* Task *
Please set down each of the lines below once more, exactly, omitting all pictures.

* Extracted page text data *
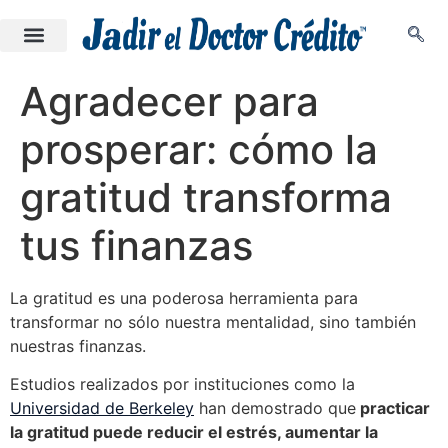
Agradecer para
prosperar: cómo la
gratitud transforma
tus finanzas
La gratitud es una poderosa herramienta para
transformar no sólo nuestra mentalidad, sino también
nuestras finanzas.
Estudios realizados por instituciones como la
Universidad de Berkeley
han demostrado que
practicar
la gratitud puede reducir el estrés, aumentar la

* Exercise response *
Agradecer para
prosperar: cómo la
gratitud transforma
tus finanzas
La gratitud es una poderosa herramienta para
transformar no sólo nuestra mentalidad, sino también
nuestras finanzas.
Estudios realizados por instituciones como la
Universidad de Berkeley
han demostrado que
practicar
la gratitud puede reducir el estrés, aumentar la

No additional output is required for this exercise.